TASK DIRECTIONS
Copy out the data below from the line containing "od of time before the change" to the line containing "Best beach to", both lines included, with all images left out.

[Saved data entries]

-*-

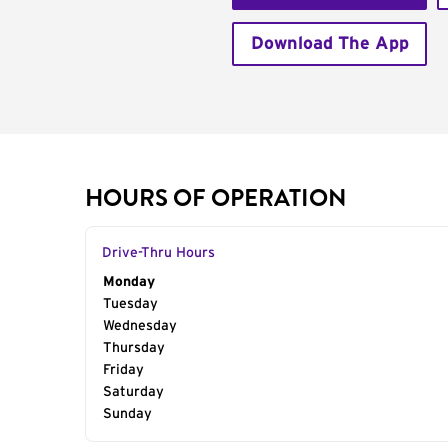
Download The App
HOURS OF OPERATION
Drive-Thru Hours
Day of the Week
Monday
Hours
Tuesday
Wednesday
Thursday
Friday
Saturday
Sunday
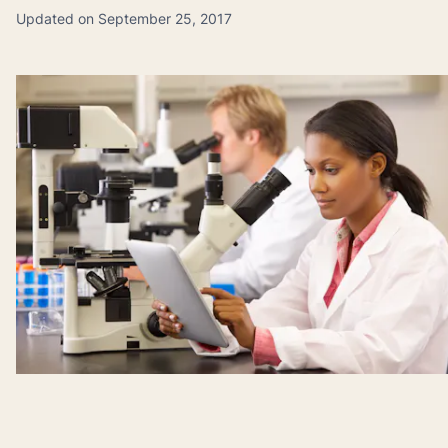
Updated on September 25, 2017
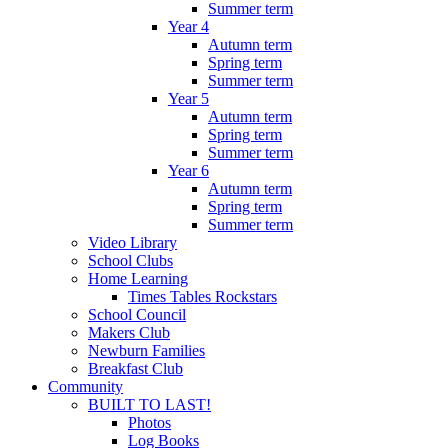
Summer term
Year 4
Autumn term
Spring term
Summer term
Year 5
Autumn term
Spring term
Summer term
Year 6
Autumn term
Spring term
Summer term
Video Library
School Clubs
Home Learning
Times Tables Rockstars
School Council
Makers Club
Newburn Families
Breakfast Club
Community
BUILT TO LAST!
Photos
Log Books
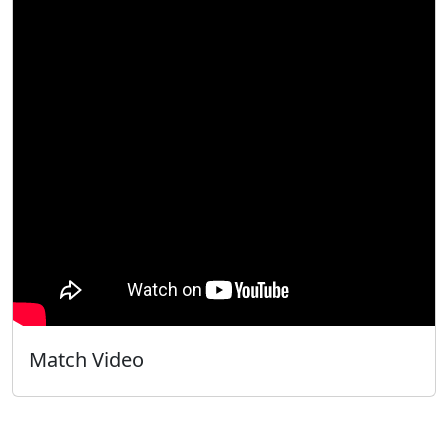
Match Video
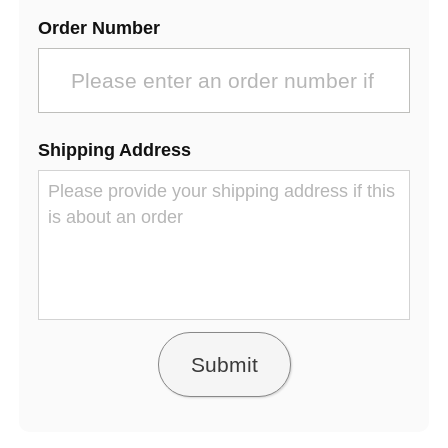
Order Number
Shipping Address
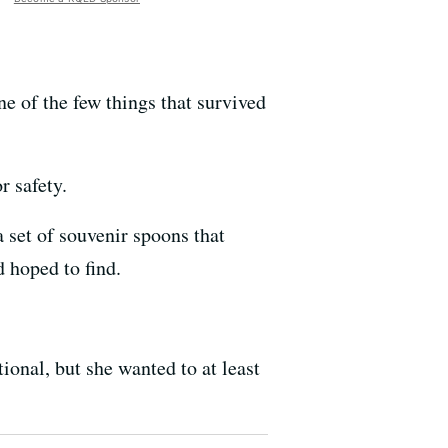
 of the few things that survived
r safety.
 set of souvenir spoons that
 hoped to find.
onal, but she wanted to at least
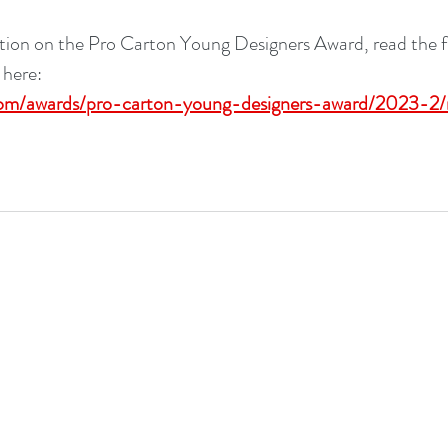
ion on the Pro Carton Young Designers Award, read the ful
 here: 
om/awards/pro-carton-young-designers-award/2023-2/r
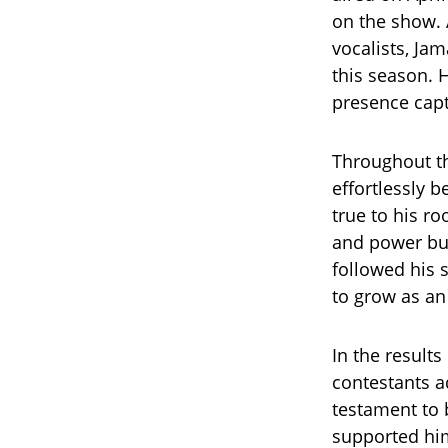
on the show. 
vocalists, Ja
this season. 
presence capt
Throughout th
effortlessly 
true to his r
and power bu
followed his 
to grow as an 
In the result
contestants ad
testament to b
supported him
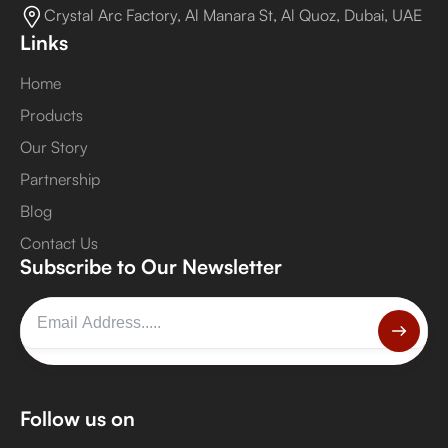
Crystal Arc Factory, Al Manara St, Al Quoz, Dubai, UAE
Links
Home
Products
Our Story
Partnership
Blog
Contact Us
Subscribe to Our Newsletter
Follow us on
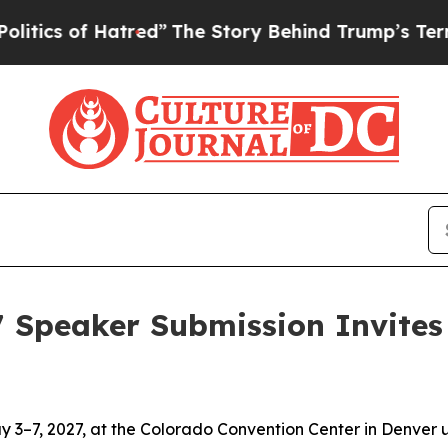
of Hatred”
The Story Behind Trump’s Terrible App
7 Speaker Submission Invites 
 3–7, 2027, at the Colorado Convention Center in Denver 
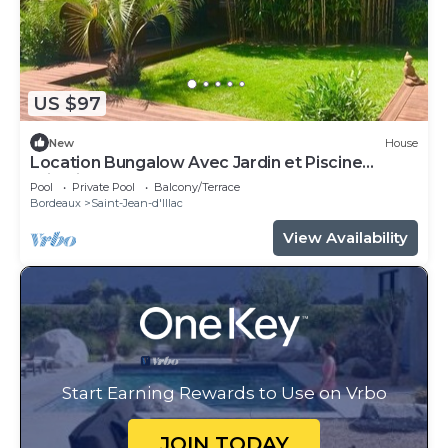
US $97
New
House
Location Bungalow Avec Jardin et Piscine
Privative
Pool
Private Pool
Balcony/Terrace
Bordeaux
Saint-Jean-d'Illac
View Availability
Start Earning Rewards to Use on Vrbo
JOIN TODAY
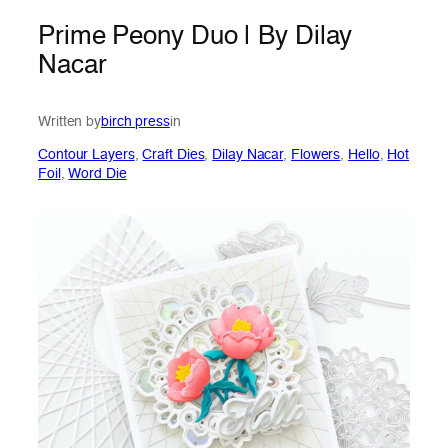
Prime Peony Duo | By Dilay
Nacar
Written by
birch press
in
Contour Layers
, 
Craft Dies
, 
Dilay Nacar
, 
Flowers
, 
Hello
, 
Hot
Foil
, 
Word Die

-*-

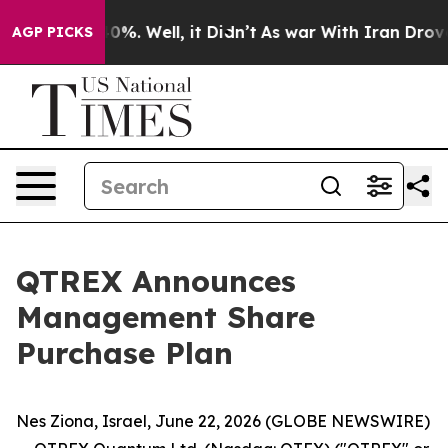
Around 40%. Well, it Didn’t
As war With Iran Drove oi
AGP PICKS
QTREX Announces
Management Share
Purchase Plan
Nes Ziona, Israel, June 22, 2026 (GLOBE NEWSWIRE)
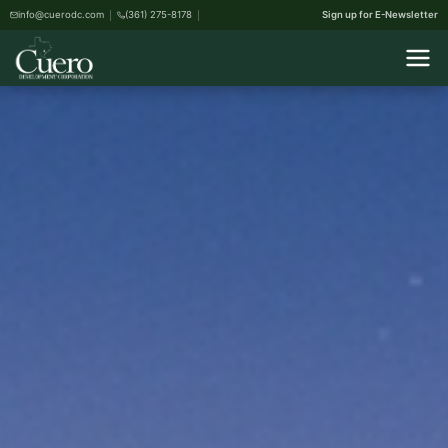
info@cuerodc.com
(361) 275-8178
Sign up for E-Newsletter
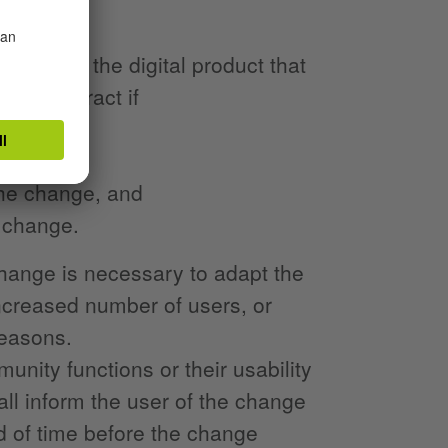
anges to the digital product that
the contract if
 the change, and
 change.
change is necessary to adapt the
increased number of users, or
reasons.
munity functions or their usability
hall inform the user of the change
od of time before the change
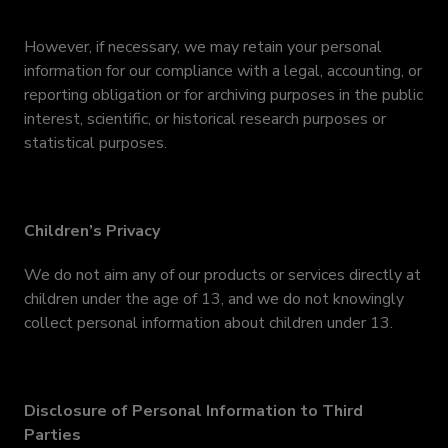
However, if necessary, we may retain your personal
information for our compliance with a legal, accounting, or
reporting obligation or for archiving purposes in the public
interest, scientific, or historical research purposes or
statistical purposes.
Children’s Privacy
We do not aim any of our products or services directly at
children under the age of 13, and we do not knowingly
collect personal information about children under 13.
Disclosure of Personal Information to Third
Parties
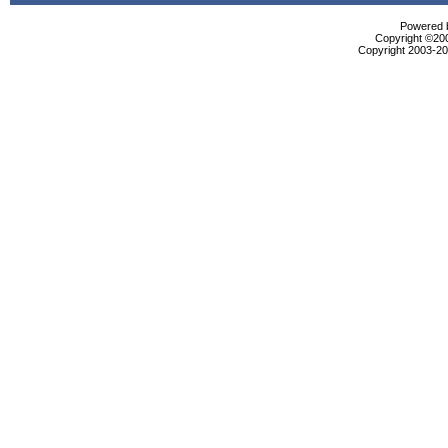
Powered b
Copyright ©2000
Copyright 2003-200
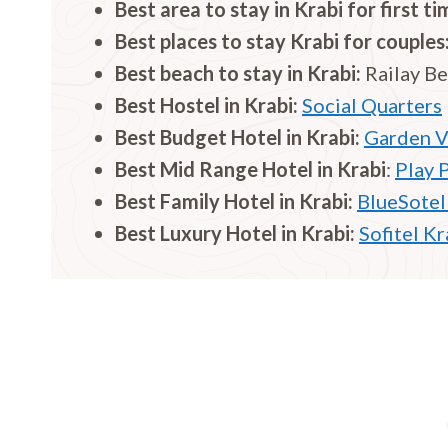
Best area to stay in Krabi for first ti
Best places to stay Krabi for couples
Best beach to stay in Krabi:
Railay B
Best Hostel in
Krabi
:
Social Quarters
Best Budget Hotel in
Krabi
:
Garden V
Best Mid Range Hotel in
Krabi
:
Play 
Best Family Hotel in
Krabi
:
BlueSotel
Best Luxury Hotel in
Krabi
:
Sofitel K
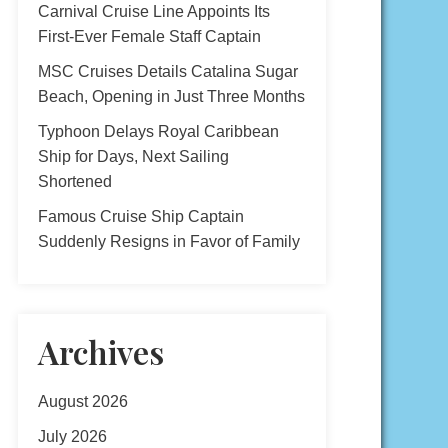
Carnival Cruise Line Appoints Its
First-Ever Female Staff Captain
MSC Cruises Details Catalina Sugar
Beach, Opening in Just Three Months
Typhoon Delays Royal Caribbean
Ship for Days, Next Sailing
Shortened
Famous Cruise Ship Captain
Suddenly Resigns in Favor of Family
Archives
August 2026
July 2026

-*-

RESPONSE
od of time before the change
However, if necessary, we may retain your personal
information for our compliance with a legal, accounting, or
reporting obligation or for archiving purposes in the public
interest, scientific, or historical research purposes or
statistical purposes.
Children’s Privacy
We do not aim any of our products or services directly at
children under the age of 13, and we do not knowingly
collect personal information about children under 13.
Disclosure of Personal Information to Third
Parties
Powered b
Copyright ©2000
Copyright 2003-200
Best area to stay in Krabi for first ti
Best places to stay Krabi for couples
Best beach to stay in Krabi:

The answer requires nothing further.